可以用向量来做:
在坐标平面上取两个单位向量n1(cosa,sina),n2(cosb,sinb)
则由向量的坐标运算有:n1*n2=cosa*cosb+sina*sinb
由向量的定义:n1*n2=cos(a-b)
所以 cos(a-b)=cosa*cosb+sina*sinb
然后再将b换成-b就可以了
好像教材中用的是两点间的距离公式
第一个公式的证明:
右边=2*sin[(A+B)/2]*cos[(A-B)/2]
=2*[sin(A/2)*cos(B/2)+cos(A/2)sin(B/2)]*[cos(A/2)cos(B/2)+sin(A/2)sin(B/2)]

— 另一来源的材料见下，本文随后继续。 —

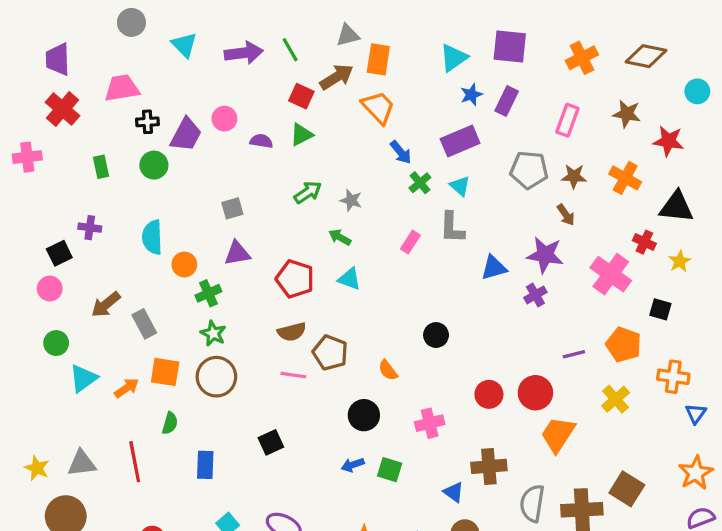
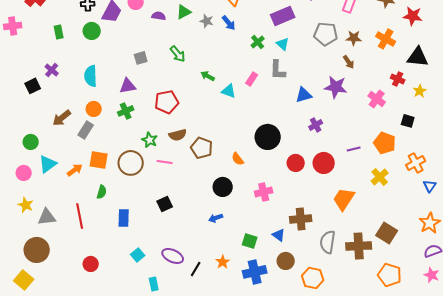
blue arrow: (401, 152) -> (229, 23), moved
green arrow: (308, 192) -> (178, 54), moved, turned 84
gray star: (351, 200) -> (207, 21), moved
purple cross: (90, 228) -> (52, 70), turned 32
purple triangle: (237, 253) -> (128, 86), moved
orange circle: (184, 264) -> (94, 109), moved
pink cross: (611, 274) -> (377, 99), size x0.7
red pentagon: (295, 279) -> (167, 102), moved, turned -30
cyan triangle: (349, 279) -> (229, 91), moved
pink circle: (50, 289) -> (24, 173), moved
purple cross: (535, 295) -> (316, 125), moved
gray rectangle: (144, 324) -> (86, 130), turned 60
green star: (213, 333) -> (150, 140), moved
black circle: (436, 335) -> (268, 137), size x1.6
pink line: (293, 375) -> (165, 162), moved
orange cross: (673, 377) -> (416, 163), turned -36
red circle: (535, 393) -> (324, 163), moved
red circle: (489, 394) -> (296, 163), moved
yellow star: (37, 468) -> (26, 205), moved
green square: (390, 470) -> (250, 241), moved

=2*sin(A/2)*cos(A/2)*cos(B/2)*cos(B/2)+2*cos(A/2)*cos(A/2)*sin(B/2)*cos(B/2)+2*sin(A/2)*sin(A/2)*cos(B/2)*sin(B/2)+2*sin(A/2)*cos(A/2)*sin(B/2)*sin(B/2)
=sinA*[cos(B/2)*cos(B/2)+sin(B/2)*sin(B/2)]+sin(B/2)*[cos(B/2)*cos(B/2)+sin(B/2)*sin(B/2)]
=sinA+sinB=左边
证毕
其中用到公式:
sinA=2*sin(A/2)*cos(A/2),sinB=2*cos(B/2)*sin(B/2)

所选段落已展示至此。